Jan 28, 2019 / 22:10

Vietnam seeks models of solid waste treatment technology

The Hanoitimes - Vietnam’s current daily-life solid waste management has not met the requirements of environmental protection as it has not been managed and disposed in a safe way.

Vietnam is seeking models of daily-life solid waste treatment technology, such was the purpose at the workshop on "Scheme for daily-life solid waste management” held by the Ministry of Natural Resources and Environment in Hanoi on January 28.
 
Representative from Vietnam Environment Administration Nguyen Thuong Hien presented at the workshop. Photo: Anh Kiet
Nguyen Thuong Hien, a representative from the Vietnam Environment Administration speaks at the workshop. Photo: Anh Kiet
According to reports of departments of natural resources and environment of provinces and cities nationwide, Vietnamese cities dump about 38,000 tons of solid waste per day and only 85% of those are collected, while rural areas discharge 32,000 tons, just 40-55% of which are collected.

Addressing the workshop, Deputy Minister of Natural Resources and Environment Vo Tuan Nhan said the fast growth of the economy and population has resulted in a steep increase in solid waste, adding that application of new waste treatment technologies is now a national urgent requirement amidst the mounting waste volume and shortcomings of current disposal methods.

Vietnam’s current daily-life solid waste management has not met the requirements of environmental protection as it has not been managed and disposed in a safe way, causing pollution in soil, water and air, Nhan added.

Nguyen Thuong Hien from the Vietnam Environment Administration said the transport of solid waste is also facing obstacles as landfills are located far away from residential areas, and the current environmental fees collected from households are not enough to cover waste collection and transport.  

While qualified landfills have just been built in some provinces with larger budgets, treatment facilities in rural areas and low-income localities have yet to meet environmental standards, Hien noted.
 
Solid waste management remains big issue in Vietnam.
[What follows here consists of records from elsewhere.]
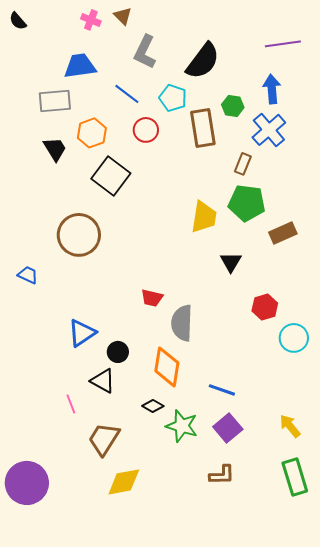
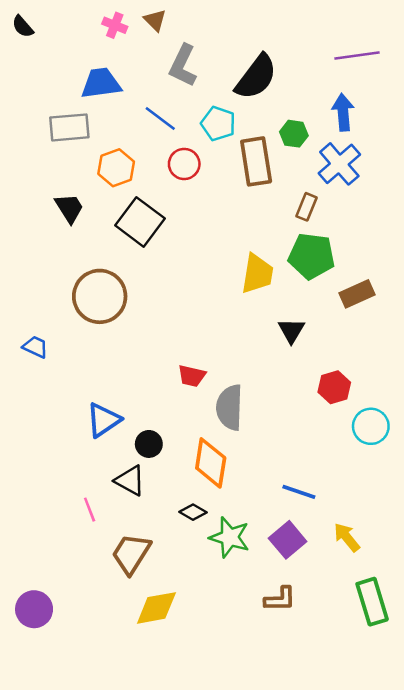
black trapezoid: (55, 149) -> (69, 208), moved
blue line: (222, 390) -> (299, 492), moved
yellow arrow: (290, 426) -> (347, 537), moved
purple circle: (27, 483) -> (34, 609), size x0.7

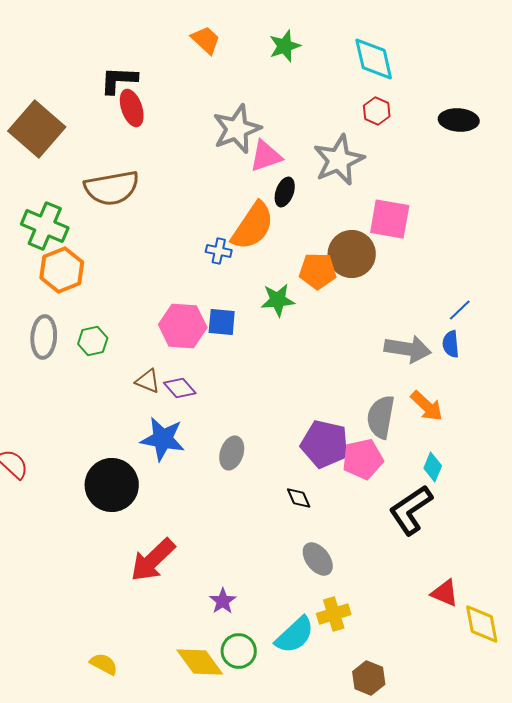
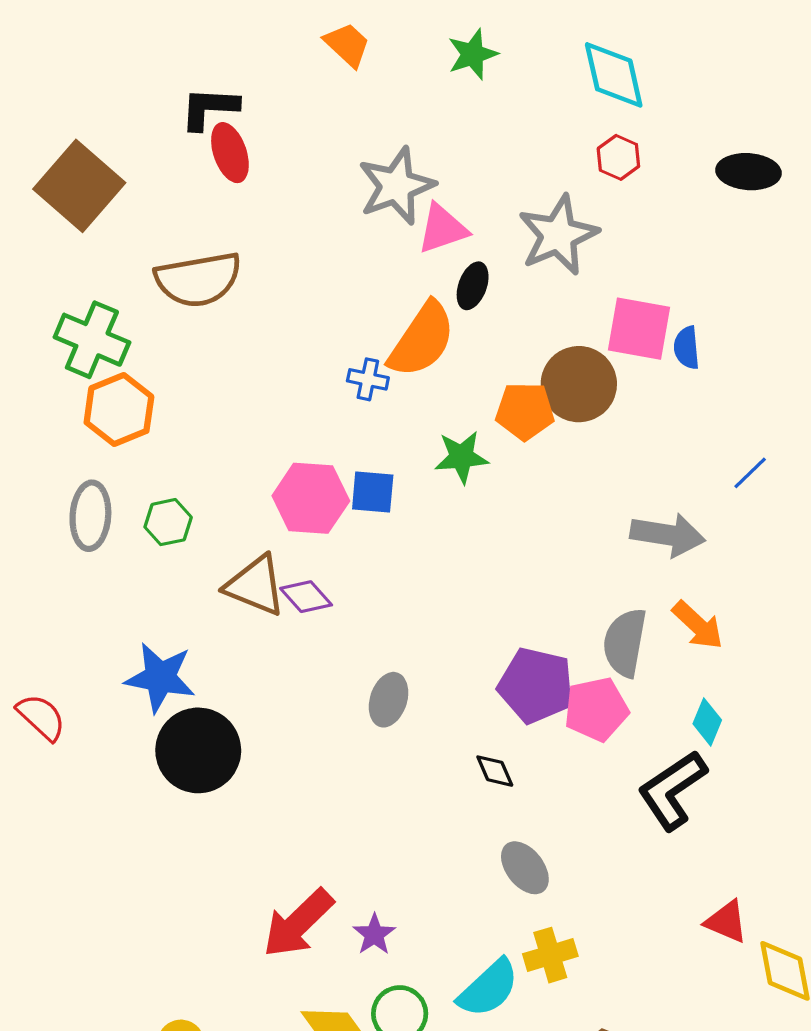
blue semicircle: (451, 344) -> (687, 348), moved
brown triangle: (148, 381) -> (255, 586), size x1.6
blue star: (163, 439) -> (160, 677), moved
red arrow: (153, 560) -> (298, 923), moved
Photo: Internet
Solid waste management remains a big issue in Vietnam. Photo: Internet
Nguyen Tan Duong, a representative from the Ministry of Science and Technology, said that according to estimated data, in Vietnam, the three main waste treatment methods are landfill, microbiological fertilizer production, and burning. 

Only 30% of the existing landfills meet green standards, while most of the nearly 300 incinerators nationwide are small-scale. There are only about 30 facilities producing organic fertilizers from waste at present, Duong pointed out.

He mentioned a number of technologies applied in the world include biomass technology for composting, burning technology, waste incineration, and other methods such as bale press technology, hydromel, petrochemical, fuel pellets, among others to treat waste.

At the workshop, participants also discussed advantages and disadvantages of localities in daily-life solid waste management, including reduction and classification at source, collection, transportation and handling and lessons learned from practice.

Based on the opinions and suggestions gathered at this workshop, scientists and environmental officials will draft the project to strengthen urban and rural solid waste management capacity.